Make an exact copy of the entries, taking out every picture.

── Task inputs ──

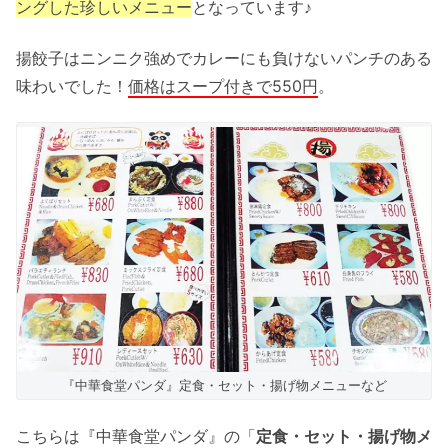
ングした珍しいメニュー
となっています♪
揚餃子はニンニク強めでカレーにも負けないパンチのある
味わいでした！
価格はスープ付きで550円
。
『中華食堂パンダ』定食・セット・揚げ物メニューなど
こちらは『中華食堂パンダ』の「
定食・セット・揚げ物メ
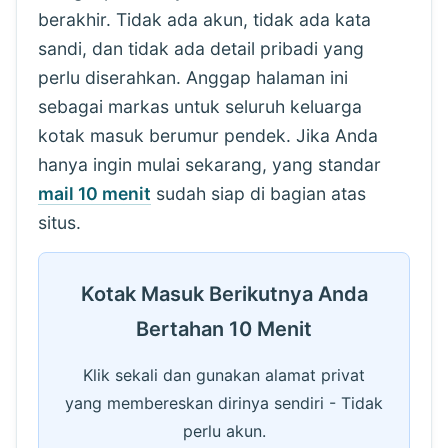
berakhir. Tidak ada akun, tidak ada kata
sandi, dan tidak ada detail pribadi yang
perlu diserahkan. Anggap halaman ini
sebagai markas untuk seluruh keluarga
kotak masuk berumur pendek. Jika Anda
hanya ingin mulai sekarang, yang standar
mail 10 menit
sudah siap di bagian atas
situs.
Kotak Masuk Berikutnya Anda
Bertahan 10 Menit
Klik sekali dan gunakan alamat privat
yang membereskan dirinya sendiri - Tidak
perlu akun.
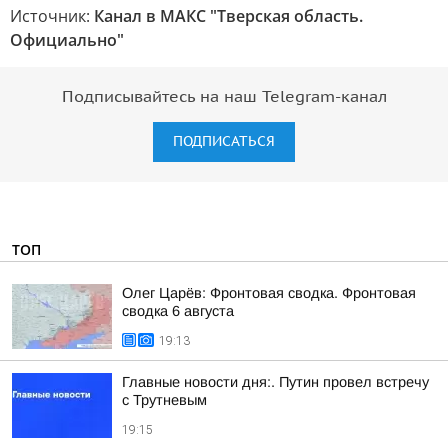
Источник:
Канал в МАКС "Тверская область.
Официально"
Подписывайтесь на наш Telegram-канал
ПОДПИСАТЬСЯ
ТОП
Олег Царёв: Фронтовая сводка. Фронтовая
сводка 6 августа
19:13
Главные новости дня:. Путин провел встречу
с Трутневым
19:15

───

_Result:_
ングした珍しいメニュー
となっています♪
揚餃子はニンニク強めでカレーにも負けないパンチのある
味わいでした！
価格はスープ付きで550円
。
『中華食堂パンダ』定食・セット・揚げ物メニューなど
こちらは『中華食堂パンダ』の「
定食・セット・揚げ物メ
berakhir. Tidak ada akun, tidak ada kata
sandi, dan tidak ada detail pribadi yang
perlu diserahkan. Anggap halaman ini
sebagai markas untuk seluruh keluarga
kotak masuk berumur pendek. Jika Anda
hanya ingin mulai sekarang, yang standar
mail 10 menit
sudah siap di bagian atas
situs.
Kotak Masuk Berikutnya Anda
Bertahan 10 Menit
Klik sekali dan gunakan alamat privat
yang membereskan dirinya sendiri - Tidak
perlu akun.
Источник:
Канал в МАКС "Тверская область.
Официально"
Подписывайтесь на наш Telegram-канал
ПОДПИСАТЬСЯ
ТОП
Олег Царёв: Фронтовая сводка. Фронтовая
сводка 6 августа
19:13
Главные новости дня:. Путин провел встречу
с Трутневым
19:15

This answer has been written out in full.